DIECEZJA RADOMSKA
Roraty last minute
W niedzielę kończy się Adwent. W sobotę sprawowane będą ostatnie roraty, czyli Msze Św. o Matce Bożej.
Roraty są typowe dla Adwentu. Odprawiane są codziennie od poniedziałku do soboty. W wielu kościołach roraty są zgodnie z tradycją sprawowane wcześnie rano. Trzeba zatem być czujnym, by wstać o odpowiedniej porze i zdążyć do kościoła. Msza Św. roratnia rozpoczyna się w ciemnej świątyni. Rozświetlają ją jedynie lampiony, które trzymają w rękach wierni.
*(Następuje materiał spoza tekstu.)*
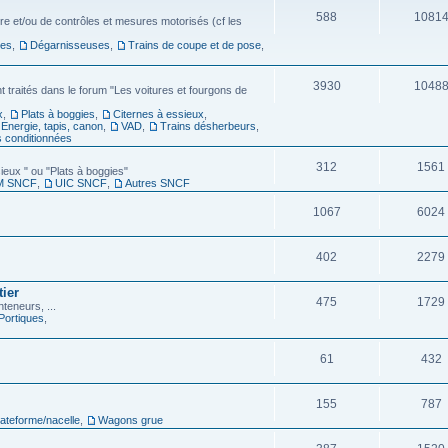
588
1081
ire et/ou de contrôles et mesures motorisés (cf les
ses
,
Dégarnisseuses
,
Trains de coupe et de pose
,
3930
1048
traités dans le forum "Les voitures et fourgons de
x
,
Plats à boggies
,
Citernes à essieux
,
Energie, tapis, canon
,
VAD
,
Trains désherbeurs
,
s conditionnées
312
1561
ieux " ou "Plats à boggies"
M SNCF
,
UIC SNCF
,
Autres SNCF
1067
6024
402
2279
tier
475
1729
teneurs, ...
Portiques
,
61
432
155
787
ateforme/nacelle
,
Wagons grue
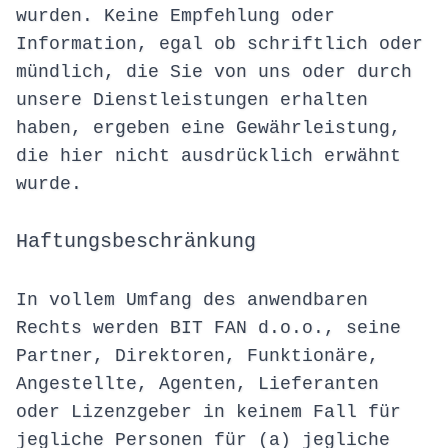
wurden. Keine Empfehlung oder
Information, egal ob schriftlich oder
mündlich, die Sie von uns oder durch
unsere Dienstleistungen erhalten
haben, ergeben eine Gewährleistung,
die hier nicht ausdrücklich erwähnt
wurde.
Haftungsbeschränkung
In vollem Umfang des anwendbaren
Rechts werden BIT FAN d.o.o., seine
Partner, Direktoren, Funktionäre,
Angestellte, Agenten, Lieferanten
oder Lizenzgeber in keinem Fall für
jegliche Personen für (a) jegliche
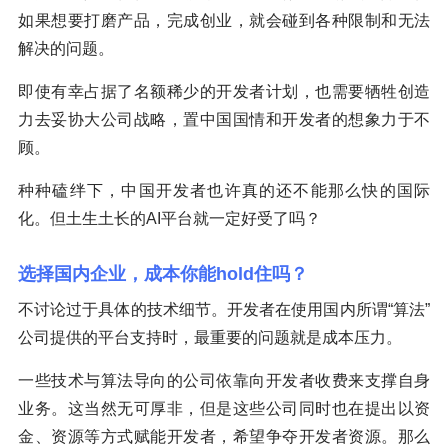
如果想要打磨产品，完成创业，就会碰到各种限制和无法
解决的问题。
即使有幸占据了名额稀少的开发者计划，也需要牺牲创造
力去妥协大公司战略，置中国国情和开发者的想象力于不
顾。
种种磕绊下，中国开发者也许真的还不能那么快的国际
化。但土生土长的AI平台就一定好受了吗？
选择国内企业，成本你能hold住吗？
不讨论过于具体的技术细节。开发者在使用国内所谓“算法”
公司提供的平台支持时，最重要的问题就是成本压力。
一些技术与算法导向的公司依靠向开发者收费来支撑自身
业务。这当然无可厚非，但是这些公司同时也在提出以资
金、资源等方式赋能开发者，希望争夺开发者资源。那么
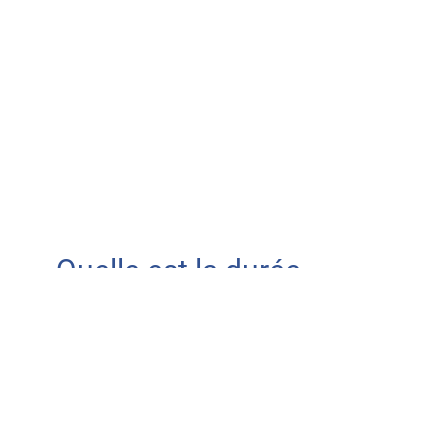
Quelle est la durée
d’hospitalisation ?
Le patient rentre à son domicile le jour même (chirurgie
ambulatoire).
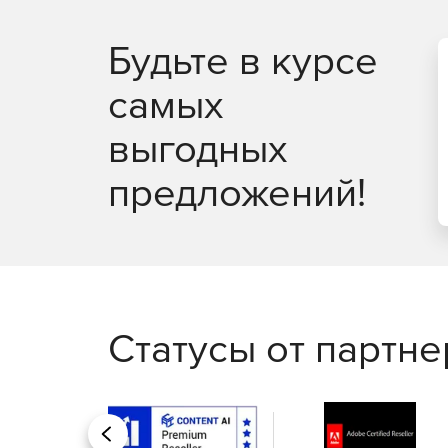
Будьте в курсе
самых
выгодных
предложений!
Статусы от партн
Назад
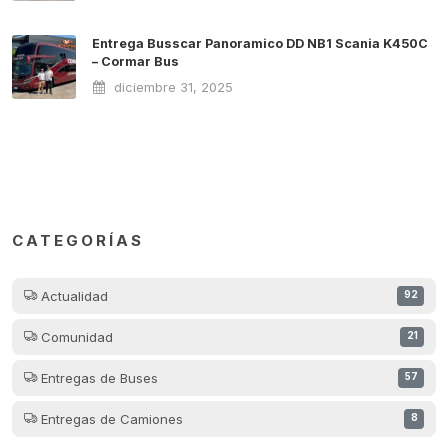
Entrega Busscar Panoramico DD NB1 Scania K450C
– Cormar Bus
diciembre 31, 2025
CATEGORÍAS
Actualidad
92
Comunidad
21
Entregas de Buses
57
Entregas de Camiones
8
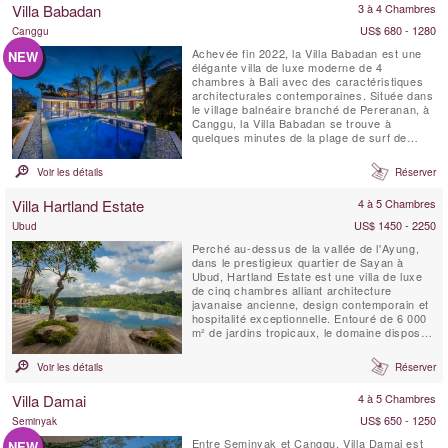
Villa Babadan
3 à 4 Chambres
d'un ...
US$ 680 - 1280
Canggu
Achevée fin 2022, la Villa Babadan est une
NEW
élégante villa de luxe moderne de 4
chambres à Bali avec des caractéristiques
architecturales contemporaines. Située dans
le village balnéaire branché de Pereranan, à
Canggu, la Villa Babadan se trouve à
quelques minutes de la plage de surf de
Pantai Lima. Avec des intérieurs chics
dignes d'un magazine, rehaussés par
Voir les détails
Réserver
beaucoup de lumière naturelle, la Villa
Babadan est située dans un emplacement
Villa Hartland Estate
4 à 5 Chambres
très recherché à Canggu....
US$ 1450 - 2250
Ubud
Perché au-dessus de la vallée de l'Ayung,
dans le prestigieux quartier de Sayan à
Ubud, Hartland Estate est une villa de luxe
de cinq chambres alliant architecture
javanaise ancienne, design contemporain et
hospitalité exceptionnelle. Entouré de 6 000
m² de jardins tropicaux, le domaine dispose
d'une spectaculaire piscine à débordement
d'eau salée de 26 mètres alimentée par une
Voir les détails
Réserver
source naturelle, de vues panoramiques sur
la vallée, d'installations dédiées au ...
Villa Damai
4 à 5 Chambres
US$ 650 - 1250
Seminyak
Entre Seminyak et Canggu, Villa Damai est
NEW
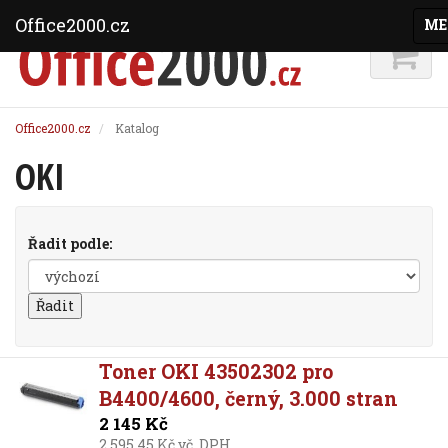
Office2000.cz
ME
Office2000.cz
Katalog
OKI
Řadit podle:
Toner OKI 43502302 pro
B4400/4600, černý, 3.000 stran
2 145 Kč
2 595,45 Kč vč. DPH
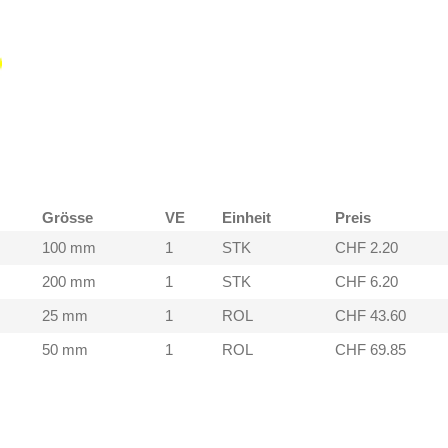
Grösse
VE
Einheit
Preis
100 mm
1
STK
CHF 2.20
200 mm
1
STK
CHF 6.20
25 mm
1
ROL
CHF 43.60
50 mm
1
ROL
CHF 69.85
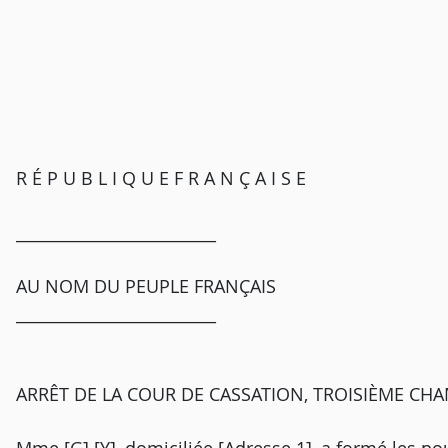
R É P U B L I Q U E F R A N Ç A I S E
_________________________
AU NOM DU PEUPLE FRANÇAIS
_________________________
ARRÊT DE LA COUR DE CASSATION, TROISIÈME CHA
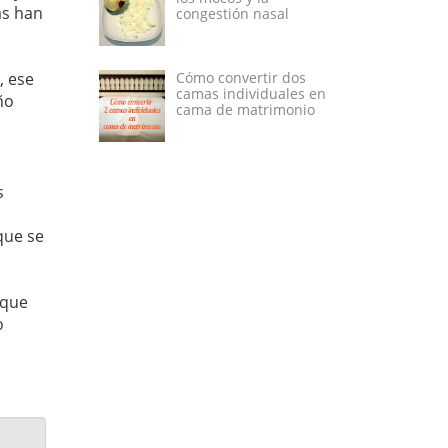
as han
congestión nasal
, ese
Cómo convertir dos
camas individuales en
ño
cama de matrimonio
s
que se
 que
o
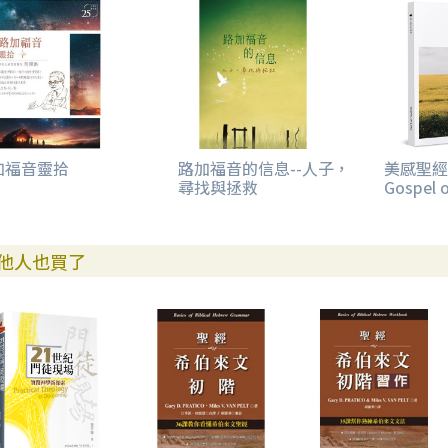
加福音靈拾
路加福音的信息--人子，
美感聖經：
尋找與拯救
Gospel o
他人也買了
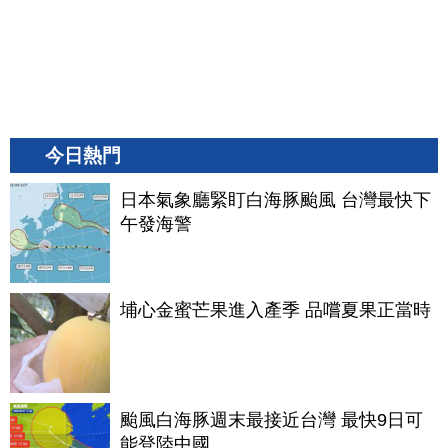
今日熱門
日本氣象廳緊盯白海豚颱風 台灣最快下
午發海警
埔心金蜜芒果進入產季 品嚐夏果正當時
颱風白海豚週末最接近台灣 最快9日可
能登陸中國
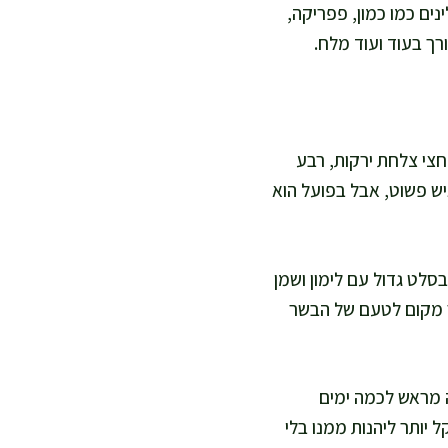
ים כמו כמון, פפריקה,
רך בעוד ועוד מלח.
חצי צלחת ירקות, רבע
יש פשוט, אבל בפועל הוא
סלט גדול עם לימון ושמן
יר מקום לטעם של הבשר
 מראש לכמה ימים
יותר ליהנות ממנו בלי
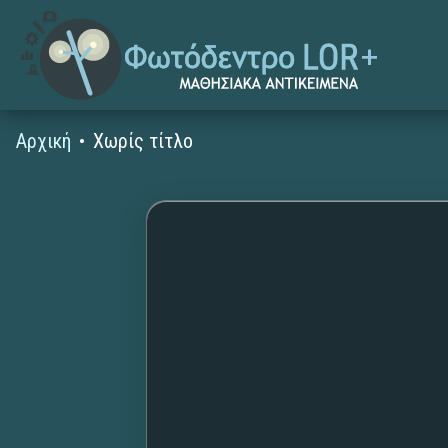
Αρχική
Χωρίς τίτλο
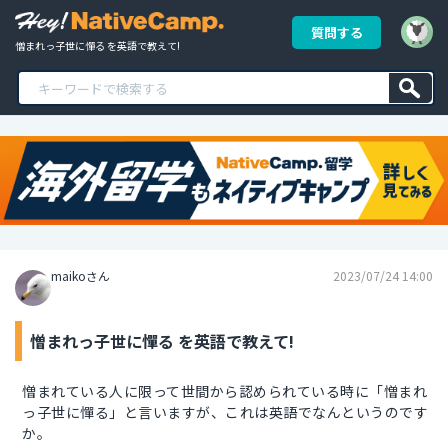
質問する
憎まれっ子世に憚る を英語で教えて!
maikoさん
2023/07/24 14:00
憎まれっ子世に憚る を英語で教えて!
憎まれている人に限って世間から認められている時に「憎まれ
っ子世に憚る」と言いますが、これは英語でなんというのです
か。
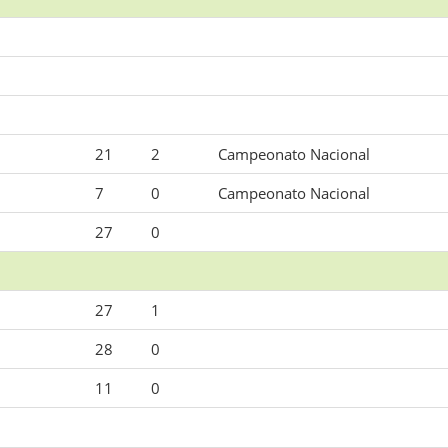
21
2
Campeonato Nacional
7
0
Campeonato Nacional
27
0
27
1
28
0
11
0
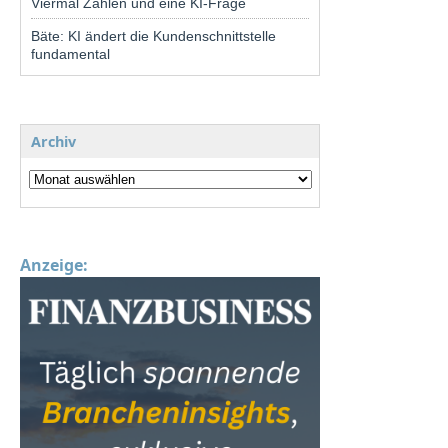
Viermal Zahlen und eine KI-Frage
Bäte: KI ändert die Kundenschnittstelle
fundamental
Archiv
Anzeige:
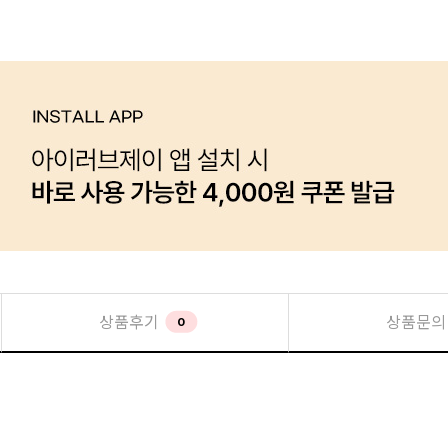
상품후기
상품문의
0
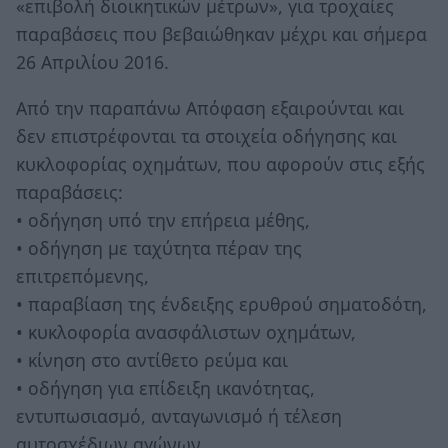
«επιβολή διοικητικών μέτρων», για τροχαίες
παραβάσεις που βεβαιώθηκαν μέχρι και σήμερα
26 Απριλίου 2016.
Από την παραπάνω Απόφαση εξαιρούνται και
δεν επιστρέφονται τα στοιχεία οδήγησης και
κυκλοφορίας οχημάτων, που αφορούν στις εξής
παραβάσεις:
• οδήγηση υπό την επήρεια μέθης,
• οδήγηση με ταχύτητα πέραν της
επιτρεπόμενης,
• παραβίαση της ένδειξης ερυθρού σηματοδότη,
• κυκλοφορία ανασφάλιστων οχημάτων,
• κίνηση στο αντίθετο ρεύμα και
• οδήγηση για επίδειξη ικανότητας,
εντυπωσιασμό, ανταγωνισμό ή τέλεση
αυτοσχέδιων αγώνων.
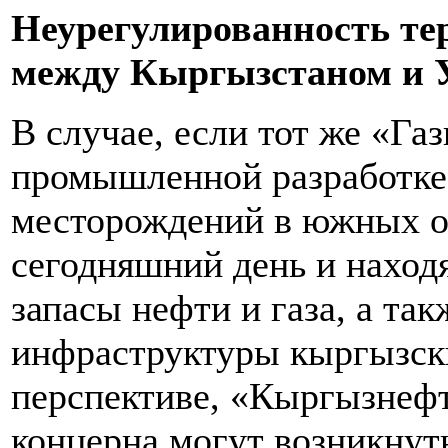
Неурегулированность те
между Кыргызстаном и 
В случае, если тот же «Га
промышленной разработке
месторождений в южных об
сегодняшний день и наход
запасы нефти и газа, а та
инфраструктуры кыргызски
перспективе, «Кыргызнефте
концерна могут возникнут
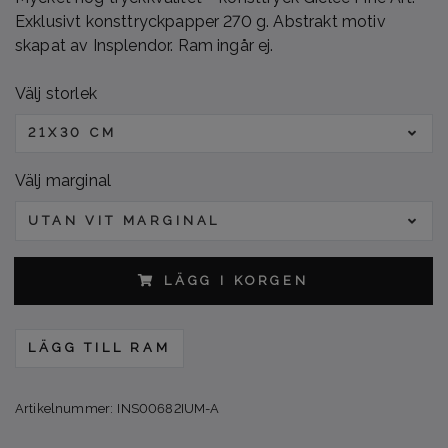
Exklusivt konsttryckpapper 270 g. Abstrakt motiv
skapat av Insplendor. Ram ingår ej.
Välj storlek
21X30 CM
Välj marginal
UTAN VIT MARGINAL
LÄGG I KORGEN
LÄGG TILL RAM
Artikelnummer:
INS00682IUM-A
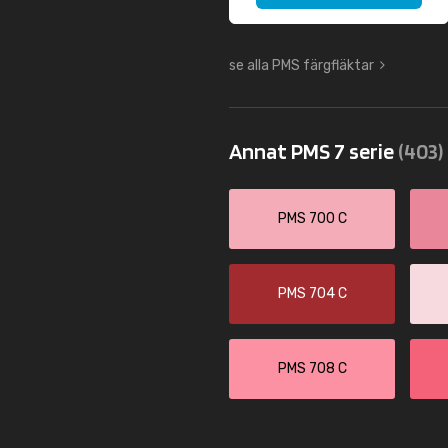
se alla PMS färgfläktar
Annat PMS 7 serie
(403)
PMS 700 C
PMS 704 C
PMS 708 C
Tak jest np. w parafii św. Stefana na radomskim Idalinie, gdzie roraty są o godz. 6. - Wstaję rano, czyli czuwam, nie śpię, biorę światło, biorę lampion. Ten lampion oświeca mi drogę do Chrystusa. To jest bardzo głęboka symbolika. Maryja jest też gwiazdą, która oświeca drogę do Chrystusa. Zachęcam, aby duchowo przygotować się na Boże Narodzenie. Nie tylko sprzątanie, zamiatanie, odkurzanie itd. Warto przygotować też serce, wysprzątać wewnętrzne mieszkanie, aby Pan Bóg narodził się w takich pięknych warunkach - zachęca ks. Krzysztof Kołtunowicz z Idalina.
Parafia zaprasza na roraty hasłem "Przyjdź z rana na bułę do św. Stefana". Po Mszy Św. można bowiem zjeść śniadanie, które przygotowuje młodzież. Codziennie w takim roratnim śniadaniu bierze udział kilkadziesiąt osób.
Roraty mogą być także punktem zwrotnym w życiu. - 7 lat temu mój przyjaciel namówił mnie, żebyśmy poszli na roraty. Na początku było dziwnie. Wcześniej przez długi czas nie chodziłem do kościoła, a w dodatku Msza Św. była po ciemku. Po pierwszym razie nie pałałem wielką chęcią do uczestniczenia w roratach i na drugi dzień znajomy namawiał mnie, abyśmy poszli i tak cały dzień. Zacząłem chodzić dwa razy dzienie - rano dla dorosłych i wieczorem dla dzieci. Dlaczego polecam roraty? Dzięki nim zmieniłem moje życie. Przystąpiłem do spowiedzi z całego życia. Pierwszy raz poczułem się wolny - opowiada Cezary Barszcz z parafii św. Stefana.